The European Union, currently a 28-nation bloc, is the single largest foreign investor in the United States, with $2.37 trillion in foreign direct investment, according to a recent study by the EU Delegation to the U.S.
The U.S. and the EU enjoy a balanced trade relationship to the benefit of both: $528 billion in U.S. exports of goods and services to the EU in 2017 and a commensurate $629 billion in EU exports of goods and services to the U.S., the study found. This trade and investment relationship generates nearly 7 million jobs for U.S. workers.
An online interactive data tool lets users explore the depth and breadth of the EU’s economic footprint in the United States further, and showcases how vitally important EU trade and investment is for the economy of each and every U.S. state.

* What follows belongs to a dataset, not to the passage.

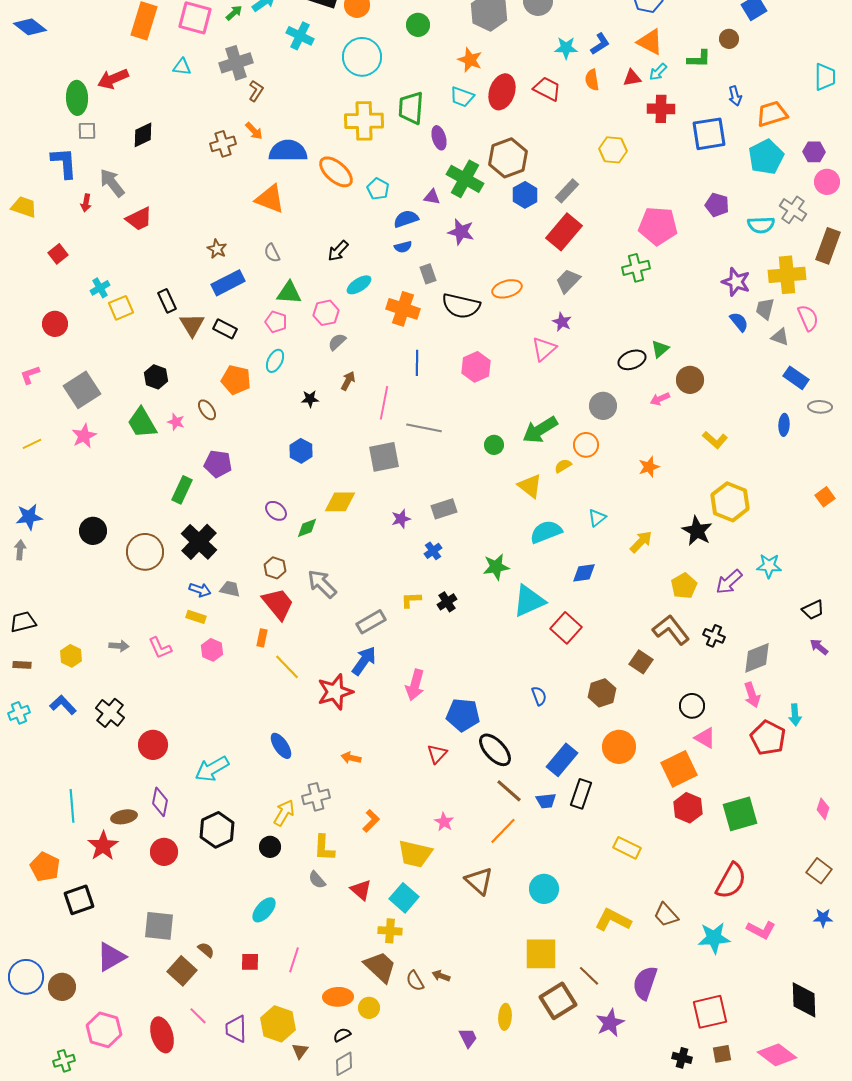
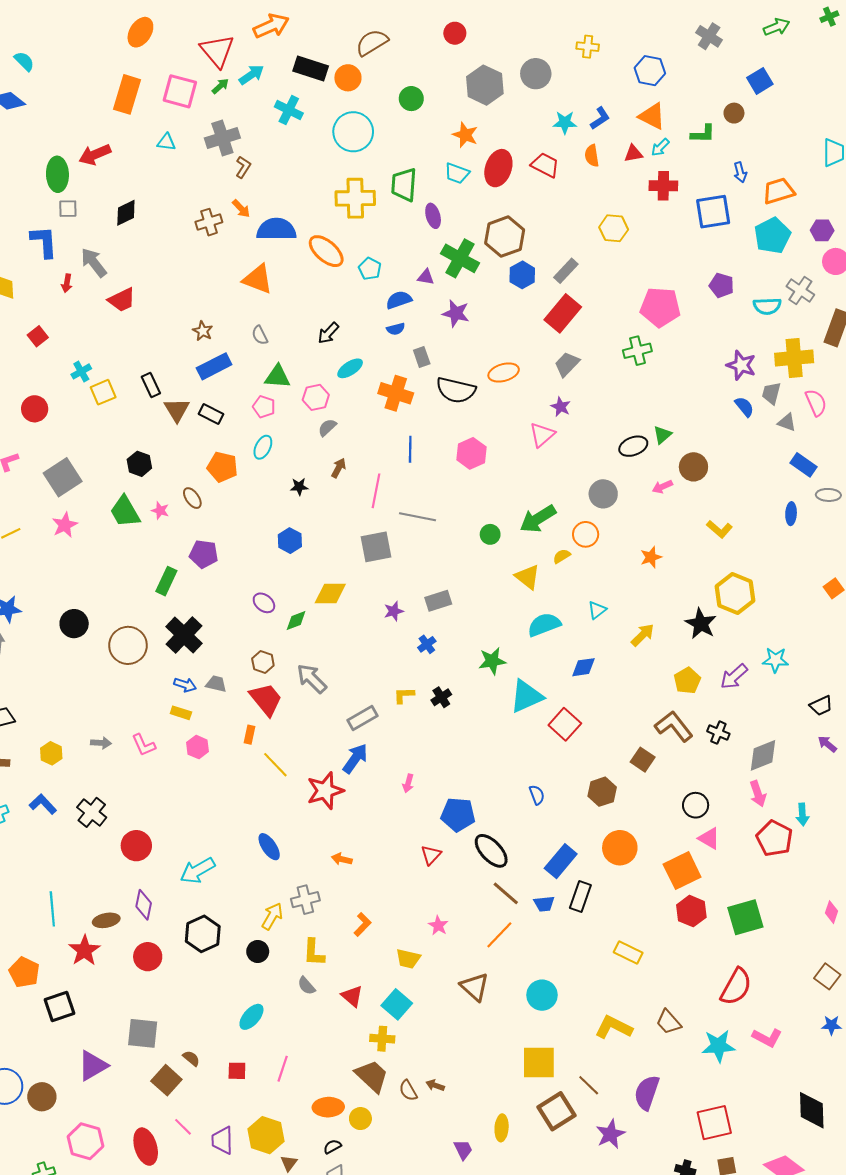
pink arrow: (415, 685) -> (408, 783), size x0.6
yellow trapezoid: (415, 854) -> (408, 959), size x0.7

Users can download infographics for each U.S. state, with data on the level of goods and services exports to the EU, the level of EU investments, the number of jobs created thanks to EU trade and investment, and the revenues from EU visitors in the state. The website also provides information on a sample of European companies with foreign direct investments in each state.
california2For more information on the EU’s Economic Footprint Study, visit www.euintheustrade.org
U.S.–EU Free Trade Agreement
The trans-Atlantic economic partnership is a key driver of global economic growth, trade and prosperity, and represents the largest, most integrated and longest-standing regional economic relationship in the world. The many reasons to support this relationship come from an economic perspective, a geopolitical perspective, a company benefit perspective, as well as regulatory cooperation, and technological innovation perspectives.
The EU market represents more than 511 million people, and has a total gross domestic product (GDP) of $17.28 trillion, as of 2017. The United States has 325.7 million people and a GDP of $19.39 trillion as of 2017 (World Bank).
With the United Kingdom expected to exit the European Union in March 2019, the EU will consist of 27 countries: Austria, Belgium, Bulgaria, Croatia, Cyprus, Czech Republic, Denmark, Estonia, Finland, France, Germany, Greece, Hungary, Ireland, Italy, Latvia, Lithuania, Luxembourg, the Mediterranean Island of Malta, Netherlands, Poland, Portugal, Romania, Slovakia, Slovenia, Spain, and Sweden.
Europe and the United States had been negotiating trade talks for a potential Transatlantic Trade and Investment Partnership (TTIP) to further the largest regional trading and investment relationship in the world before President Donald J. Trump took office. Upon his inauguration, however, President Trump put the TTIP negotiations into a “deep freeze.”
In October 2018, President Trump announced his intent to enter into trade negotiations with three new markets, one of which is the EU. President Trump’s goal by doing so is to open new markets for U.S. farmers and companies where they currently face significant barriers. The Trump administration hopes that a new high-standard trade agreement with each of these markets will expand the United States’ ability to sell “made in America” products around the globe and deepen partnerships with vital allies.
Anticipated Action
The California Chamber of Commerce is hopeful that the U.S. and EU will begin free trade agreement negotiations in 2019 to deepen the world’s largest trading and investment relationship, with a focus on trade and investment initiatives. The CalChamber supports the following issues being discussed during negotiations:
- eliminating tariffs on trans-Atlantic trade in goods;
- establishing compatible regulatory regimes in key sectors to address regulatory divergences that unnecessarily restrict trade;
- a bilateral investment agreement;
- liberalizing cross-border trade in services; and
- bilateral expansion of government procurement commitments.
Progress has been slow as to whether to include agriculture and tariffs in the negotiations.
Separately, the California Chamber of Commerce is hopeful that the U.S. and U.K. will begin FTA negotiations as soon as the U.K. formally exits the European Union. A U.S.-U.K. Trade and Investment Working Group, which is focused on providing commercial continuity for U.S. and U.K. businesses, workers, and consumers as the U.K. leaves the European Union has been formed. The working group has laid the groundwork for future FTA negotiations as it has explored ways the two countries can collaborate to promote open markets and freer and fairer trade around the world.
CalChamber Position
The CalChamber, in keeping with long-standing policy, enthusiastically supports free trade worldwide, expansion of international trade and investment, fair and equitable market access for California products abroad and elimination of disincentives that impede the international competitiveness of California business.
Strengthening economic ties and enhancing regulatory cooperation through agreements with our top trading partners that include both goods and services, including financial services, is essential to eliminating unnecessary regulatory divergences that may act as a drag on economic growth and job creation.
Agreements like this have the capability of ensuring that the United States may continue to gain access to world markets, which will result in an improved economy and additional employment of Americans.